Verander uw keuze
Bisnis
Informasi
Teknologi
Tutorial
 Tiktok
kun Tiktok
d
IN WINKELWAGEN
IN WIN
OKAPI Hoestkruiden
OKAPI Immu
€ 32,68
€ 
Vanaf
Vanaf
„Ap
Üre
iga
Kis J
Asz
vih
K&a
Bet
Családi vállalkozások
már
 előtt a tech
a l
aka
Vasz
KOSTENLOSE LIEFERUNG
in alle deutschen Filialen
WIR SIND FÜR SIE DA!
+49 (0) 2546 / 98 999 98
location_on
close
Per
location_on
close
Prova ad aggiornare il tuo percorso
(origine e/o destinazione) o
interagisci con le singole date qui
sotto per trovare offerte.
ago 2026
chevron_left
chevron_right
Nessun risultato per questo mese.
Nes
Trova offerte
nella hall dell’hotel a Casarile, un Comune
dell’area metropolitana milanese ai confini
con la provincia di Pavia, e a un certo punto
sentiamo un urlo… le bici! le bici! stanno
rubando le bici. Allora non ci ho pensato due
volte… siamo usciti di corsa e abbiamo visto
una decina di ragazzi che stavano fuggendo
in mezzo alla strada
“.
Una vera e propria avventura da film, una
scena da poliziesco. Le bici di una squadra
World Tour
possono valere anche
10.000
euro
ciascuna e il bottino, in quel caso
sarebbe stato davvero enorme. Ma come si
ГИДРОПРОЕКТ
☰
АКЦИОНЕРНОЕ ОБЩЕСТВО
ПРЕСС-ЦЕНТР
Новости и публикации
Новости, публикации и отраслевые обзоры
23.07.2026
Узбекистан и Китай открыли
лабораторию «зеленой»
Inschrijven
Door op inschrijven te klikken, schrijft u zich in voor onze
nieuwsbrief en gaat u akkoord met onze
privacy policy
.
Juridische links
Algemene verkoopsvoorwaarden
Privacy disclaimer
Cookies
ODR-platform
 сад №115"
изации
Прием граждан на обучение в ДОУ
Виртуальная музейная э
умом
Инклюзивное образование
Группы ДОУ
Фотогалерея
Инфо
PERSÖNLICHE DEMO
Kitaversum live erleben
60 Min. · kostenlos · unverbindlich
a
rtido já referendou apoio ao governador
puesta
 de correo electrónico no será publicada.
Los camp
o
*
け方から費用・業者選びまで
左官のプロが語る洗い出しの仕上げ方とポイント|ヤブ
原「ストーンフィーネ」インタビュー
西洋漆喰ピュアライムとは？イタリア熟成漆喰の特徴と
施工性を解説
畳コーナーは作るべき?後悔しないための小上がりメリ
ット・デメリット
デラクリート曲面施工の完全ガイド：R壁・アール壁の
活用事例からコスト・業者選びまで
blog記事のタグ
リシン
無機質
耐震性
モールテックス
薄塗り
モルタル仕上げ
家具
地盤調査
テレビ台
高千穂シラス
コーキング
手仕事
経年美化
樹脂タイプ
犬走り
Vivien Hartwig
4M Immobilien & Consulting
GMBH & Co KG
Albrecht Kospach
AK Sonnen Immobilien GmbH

- _TASK DESCRIPTION_:
Once you have read the entries, write them all out again exactly.

- _ANSWER SPACE_:
Verander uw keuze
Bisnis
Informasi
Teknologi
Tutorial
 Tiktok
kun Tiktok
d
IN WINKELWAGEN
IN WIN
OKAPI Hoestkruiden
OKAPI Immu
€ 32,68
€ 
Vanaf
Vanaf
„Ap
Üre
iga
Kis J
Asz
vih
K&a
Bet
Családi vállalkozások
már
 előtt a tech
a l
aka
Vasz
KOSTENLOSE LIEFERUNG
in alle deutschen Filialen
WIR SIND FÜR SIE DA!
+49 (0) 2546 / 98 999 98
location_on
close
Per
location_on
close
Prova ad aggiornare il tuo percorso
(origine e/o destinazione) o
interagisci con le singole date qui
sotto per trovare offerte.
ago 2026
chevron_left
chevron_right
Nessun risultato per questo mese.
Nes
Trova offerte
nella hall dell’hotel a Casarile, un Comune
dell’area metropolitana milanese ai confini
con la provincia di Pavia, e a un certo punto
sentiamo un urlo… le bici! le bici! stanno
rubando le bici. Allora non ci ho pensato due
volte… siamo usciti di corsa e abbiamo visto
una decina di ragazzi che stavano fuggendo
in mezzo alla strada
“.
Una vera e propria avventura da film, una
scena da poliziesco. Le bici di una squadra
World Tour
possono valere anche
10.000
euro
ciascuna e il bottino, in quel caso
sarebbe stato davvero enorme. Ma come si
ГИДРОПРОЕКТ
☰
АКЦИОНЕРНОЕ ОБЩЕСТВО
ПРЕСС-ЦЕНТР
Новости и публикации
Новости, публикации и отраслевые обзоры
23.07.2026
Узбекистан и Китай открыли
лабораторию «зеленой»
Inschrijven
Door op inschrijven te klikken, schrijft u zich in voor onze
nieuwsbrief en gaat u akkoord met onze
privacy policy
.
Juridische links
Algemene verkoopsvoorwaarden
Privacy disclaimer
Cookies
ODR-platform
 сад №115"
изации
Прием граждан на обучение в ДОУ
Виртуальная музейная э
умом
Инклюзивное образование
Группы ДОУ
Фотогалерея
Инфо
PERSÖNLICHE DEMO
Kitaversum live erleben
60 Min. · kostenlos · unverbindlich
a
rtido já referendou apoio ao governador
puesta
 de correo electrónico no será publicada.
Los camp
o
*
け方から費用・業者選びまで
左官のプロが語る洗い出しの仕上げ方とポイント|ヤブ
原「ストーンフィーネ」インタビュー
西洋漆喰ピュアライムとは？イタリア熟成漆喰の特徴と
施工性を解説
畳コーナーは作るべき?後悔しないための小上がりメリ
ット・デメリット
デラクリート曲面施工の完全ガイド：R壁・アール壁の
活用事例からコスト・業者選びまで
blog記事のタグ
リシン
無機質
耐震性
モールテックス
薄塗り
モルタル仕上げ
家具
地盤調査
テレビ台
高千穂シラス
コーキング
手仕事
経年美化
樹脂タイプ
犬走り
Vivien Hartwig
4M Immobilien & Consulting
GMBH & Co KG
Albrecht Kospach
AK Sonnen Immobilien GmbH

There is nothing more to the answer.